Аннотация: Теперь, в теряющем свою достоверность мире, в эпоху тотальных подделок, говорить нужно лишь о подлинном.
Моей дочери.
А скоро и мы умрём; нас тоже будут любить и тоже забудут. Даже память
не обязательна для любви. Есть земля живых и земля мёртвых, и мост
между ними - любовь, единственный смысл и единственное спасение.
Торнтон Уайлдер.
КНИГА ПЕРВАЯ. ДОМ
-1-
Давняя медаль с красной звездой
Я так и не спросил, какая медаль из двух была дороже ему. За победу над Германией? Или та, с дважды, как лучами прожекторов, перекрещенной эмалевой звездой, - "ХХ лет РККА"?
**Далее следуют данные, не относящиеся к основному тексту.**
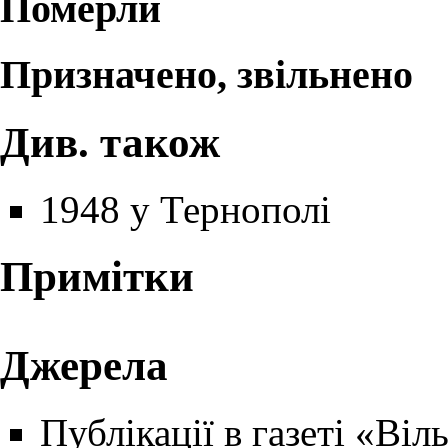
Померли
Призначено, звільнено
Див. також
1948 у Тернополі
Примітки
Джерела
Публікації в газеті
«Віл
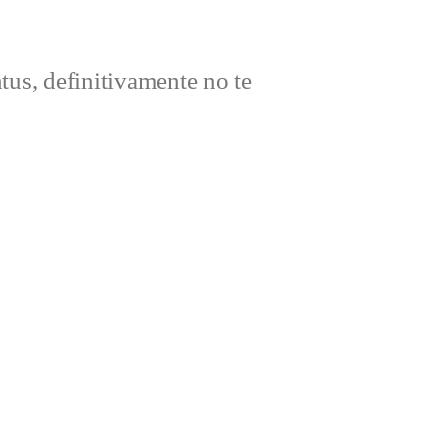
ntus, definitivamente no te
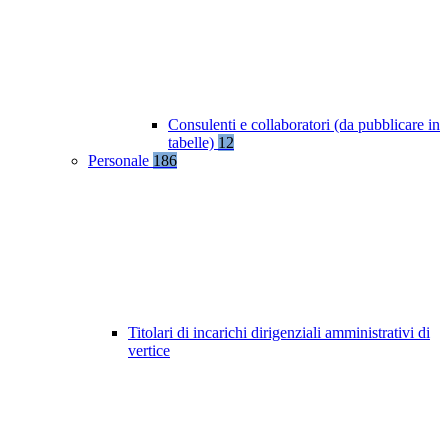
Consulenti e collaboratori (da pubblicare in
tabelle)
12
Personale
186
Titolari di incarichi dirigenziali amministrativi di
vertice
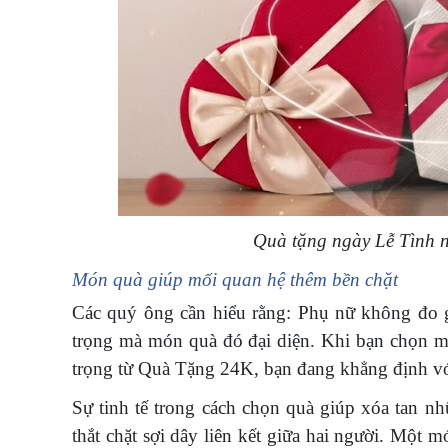
Quà tặng ngày Lễ Tình n
Món quà giúp mối quan hệ thêm bền chặt
Các quý ông cần hiểu rằng: Phụ nữ không đo gi
trọng mà món quà đó đại diện. Khi bạn chọn mộ
trọng từ Quà Tặng 24K, bạn đang khẳng định v
Sự tinh tế trong cách chọn quà giúp xóa tan n
thắt chặt sợi dây liên kết giữa hai người. Một 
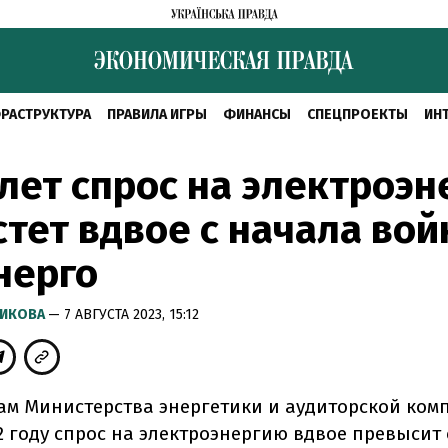
РАСТРУКТУРА
ПРАВИЛА ИГРЫ
ФИНАНСЫ
СПЕЦПРОЕКТЫ
ИН
 лет спрос на электроэ
тет вдвое с начала вой
нерго
РИКОВА
— 7 АВГУСТА 2023, 15:12
ам Министерства энергетики и аудиторской ком
2 году спрос на электроэнергию вдвое превысит 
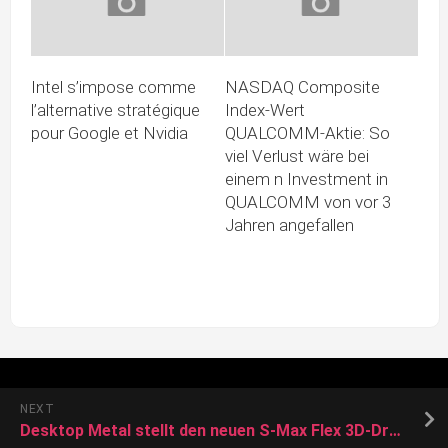
Intel s’impose comme
NASDAQ Composite
l’alternative stratégique
Index-Wert
pour Google et Nvidia
QUALCOMM-Aktie: So
viel Verlust wäre bei
einem n Investment in
QUALCOMM von vor 3
Jahren angefallen
NEXT
Desktop Metal stellt den neuen S-Max Flex 3D-Drucker vor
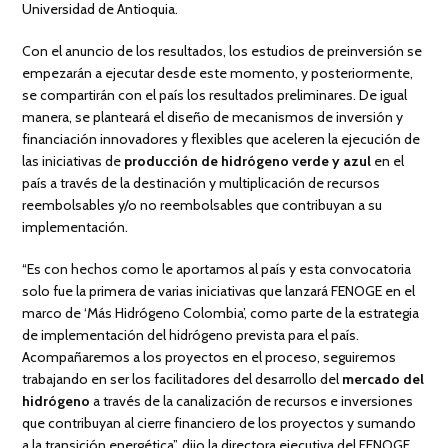
Universidad de Antioquia.
Con el anuncio de los resultados, los estudios de preinversión se
empezarán a ejecutar desde este momento, y posteriormente,
se compartirán con el país los resultados preliminares. De igual
manera, se planteará el diseño de mecanismos de inversión y
financiación innovadores y flexibles que aceleren la ejecución de
las iniciativas de
producción de hidrógeno verde y azul
en el
país a través de la destinación y multiplicación de recursos
reembolsables y/o no reembolsables que contribuyan a su
implementación.
“Es con hechos como le aportamos al país y esta convocatoria
solo fue la primera de varias iniciativas que lanzará FENOGE en el
marco de ‘Más Hidrógeno Colombia’, como parte de la estrategia
de implementación del hidrógeno prevista para el país.
Acompañaremos a los proyectos en el proceso, seguiremos
trabajando en ser los facilitadores del desarrollo del
mercado del
hidrógeno
a través de la canalización de recursos e inversiones
que contribuyan al cierre financiero de los proyectos y sumando
a la transición energética”, dijo la directora ejecutiva del FENOGE,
Я с детства подбирался к деду с вопросами. К семи годам, увиваясь за бабушкой, полюбив военторговский мир с его запахами сукна и эмалей, с блеском кокард, пуговиц, латунных значков родов войск, я уже мог отличить по числу просветов и звёзд майорские и полковничьи погоны от лейтенантских и капитанских.
Да я много чего уже мог!
Я писал деду сам. Получал в ответ - "Здравствуй Гриша! Родной мой!" - маленькие листки, исписанные его колким мелким почерком. И, понимая одно: "вот приеду, будешь меня водить по историческим местам города" (правда, какие исторические места я показал бы ему в семь своих лет во Владивостоке), недоумевал другому: "а смотря по настроению будем ходить там, где водится мелкая рыбёшка".
- Мам, это что? - говорил я. - Это он... про... рыбалку?
Меня возмутило: он меня считал ребёнком. Ни на что кроме рыбалки не способным.
Деда тоже охватывал порой ужас:
"Больше читай детскую литературу, другую читать тебе пока рановато".
Это было, когда в одной из моих убогих писулек первоклассника я сообщил ему, что читаю книгу "Живые и мёртвые".
Ну что поделать, он всё время спрашивал, какие книги я прочитал! Вот - ответил!
Я так этим гордился. Я как раз научился лазить по родительским книжным полкам. В целом там было скучно, но про войну - интересно.
Маме дед за "Живых и мёртвых" выговаривал отдельно.
А мне потом повторял: "Советую тебе читать книги детские, которые легко в твоём возрасте запоминаются".
Ну так я и послушался.
В то лето после первого года школы мама увезла меня на месяц из города. В посёлке Вольно-Надеждинском сняла комнату. Жили деревенской жизнью, купались на ближних и дальних пляжах.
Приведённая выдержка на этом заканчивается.